▸ ACTIVITY:
Leave every picture out and give back the lines below from the first through the line that holds "Plusieurs vaches mortes", exactly as written.
** Opening RAW DATA block **
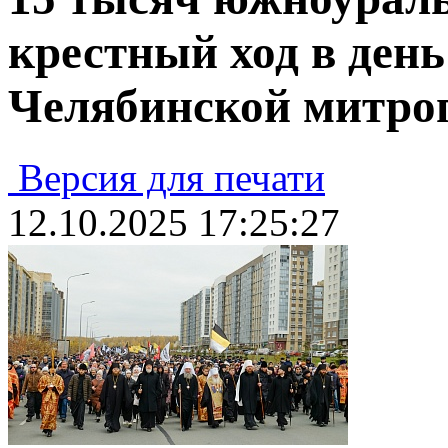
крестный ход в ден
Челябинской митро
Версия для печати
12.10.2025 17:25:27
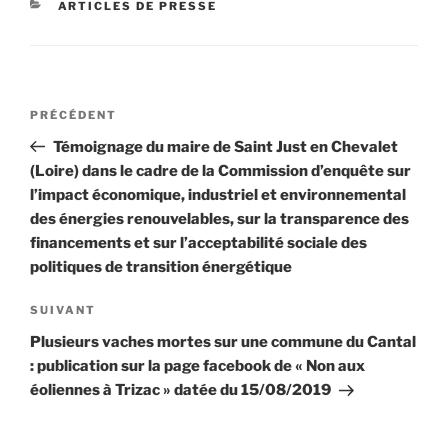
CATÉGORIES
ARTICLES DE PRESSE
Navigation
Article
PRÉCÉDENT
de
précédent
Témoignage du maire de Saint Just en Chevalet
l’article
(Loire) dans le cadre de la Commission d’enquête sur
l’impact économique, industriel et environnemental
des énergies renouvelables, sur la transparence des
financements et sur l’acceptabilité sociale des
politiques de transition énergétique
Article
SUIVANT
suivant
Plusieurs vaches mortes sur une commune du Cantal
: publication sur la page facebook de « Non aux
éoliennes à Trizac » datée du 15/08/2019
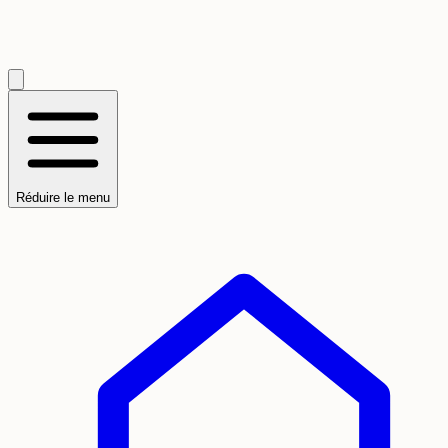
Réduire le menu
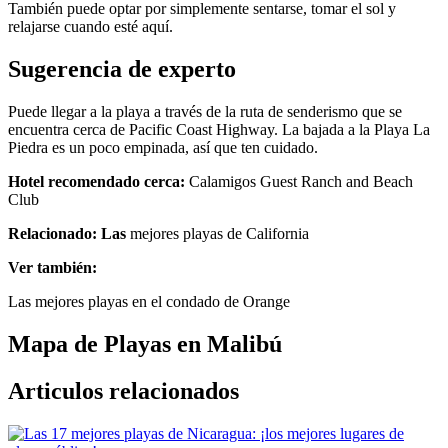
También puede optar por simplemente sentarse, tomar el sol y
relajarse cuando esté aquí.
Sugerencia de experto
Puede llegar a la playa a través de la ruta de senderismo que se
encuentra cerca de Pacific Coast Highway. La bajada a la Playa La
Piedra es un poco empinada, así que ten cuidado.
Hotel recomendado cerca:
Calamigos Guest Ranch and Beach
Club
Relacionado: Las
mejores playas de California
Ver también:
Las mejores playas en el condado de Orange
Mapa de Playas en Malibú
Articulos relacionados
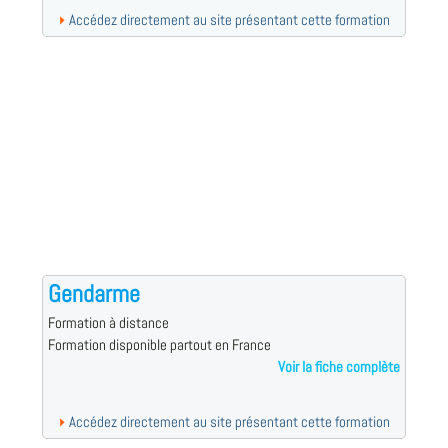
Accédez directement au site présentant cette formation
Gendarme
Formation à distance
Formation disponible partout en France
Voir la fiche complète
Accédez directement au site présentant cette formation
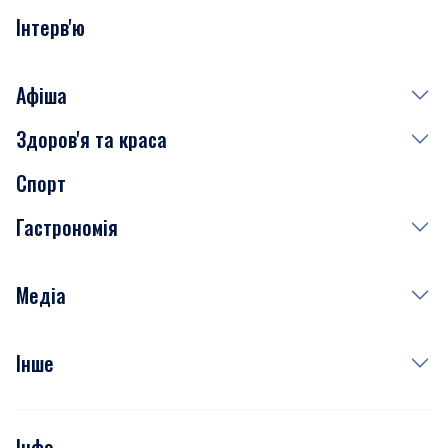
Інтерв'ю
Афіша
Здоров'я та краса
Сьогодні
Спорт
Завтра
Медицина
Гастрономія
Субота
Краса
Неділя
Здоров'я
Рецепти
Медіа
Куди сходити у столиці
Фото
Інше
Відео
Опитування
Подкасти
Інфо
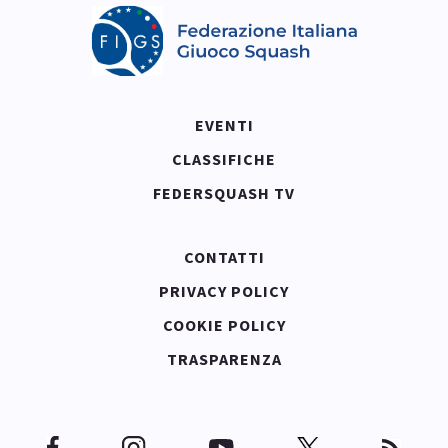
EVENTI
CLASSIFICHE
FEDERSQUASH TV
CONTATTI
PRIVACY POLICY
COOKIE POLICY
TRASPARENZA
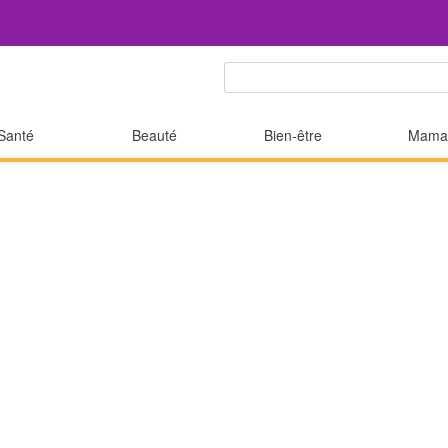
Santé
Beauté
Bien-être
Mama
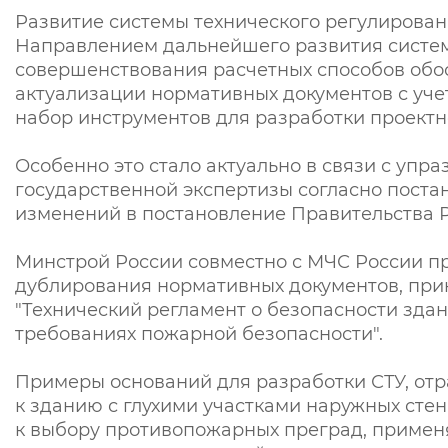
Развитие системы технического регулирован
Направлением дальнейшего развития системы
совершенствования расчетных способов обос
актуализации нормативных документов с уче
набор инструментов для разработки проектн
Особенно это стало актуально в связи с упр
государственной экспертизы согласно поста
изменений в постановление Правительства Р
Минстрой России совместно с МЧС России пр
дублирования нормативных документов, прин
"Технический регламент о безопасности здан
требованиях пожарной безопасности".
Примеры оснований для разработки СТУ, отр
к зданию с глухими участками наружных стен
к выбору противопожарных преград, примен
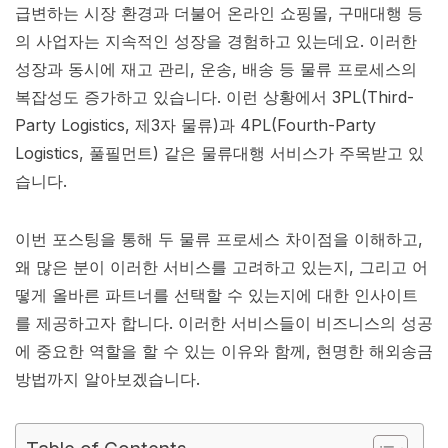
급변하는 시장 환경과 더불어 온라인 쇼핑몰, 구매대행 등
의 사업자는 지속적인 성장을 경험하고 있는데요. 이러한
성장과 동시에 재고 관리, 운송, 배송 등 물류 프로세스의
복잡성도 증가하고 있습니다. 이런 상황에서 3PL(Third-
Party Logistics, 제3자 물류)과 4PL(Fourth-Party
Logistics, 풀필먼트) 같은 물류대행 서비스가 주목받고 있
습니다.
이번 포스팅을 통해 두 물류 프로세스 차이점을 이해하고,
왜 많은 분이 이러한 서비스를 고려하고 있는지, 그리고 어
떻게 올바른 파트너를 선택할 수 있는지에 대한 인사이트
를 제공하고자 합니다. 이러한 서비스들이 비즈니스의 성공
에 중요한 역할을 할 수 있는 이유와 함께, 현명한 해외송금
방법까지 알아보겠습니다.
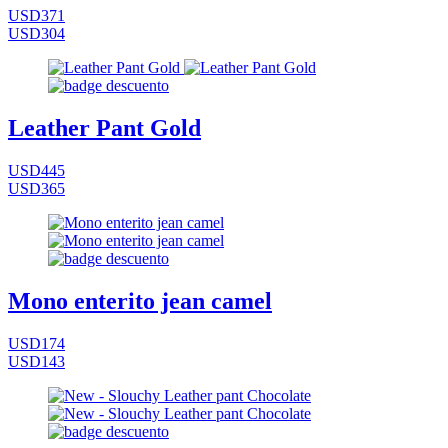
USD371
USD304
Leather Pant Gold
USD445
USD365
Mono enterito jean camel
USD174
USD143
** Closing RAW DATA block **
▸ RESULT FOR THIS TASK:
крестный ход в ден
Челябинской митро
Версия для печати
12.10.2025 17:25:27
CATÉGORIES
ARTICLES DE PRESSE
Navigation
Article
PRÉCÉDENT
de
précédent
Témoignage du maire de Saint Just en Chevalet
l’article
(Loire) dans le cadre de la Commission d’enquête sur
l’impact économique, industriel et environnemental
des énergies renouvelables, sur la transparence des
financements et sur l’acceptabilité sociale des
politiques de transition énergétique
Article
SUIVANT
suivant
Plusieurs vaches mortes sur une commune du Cantal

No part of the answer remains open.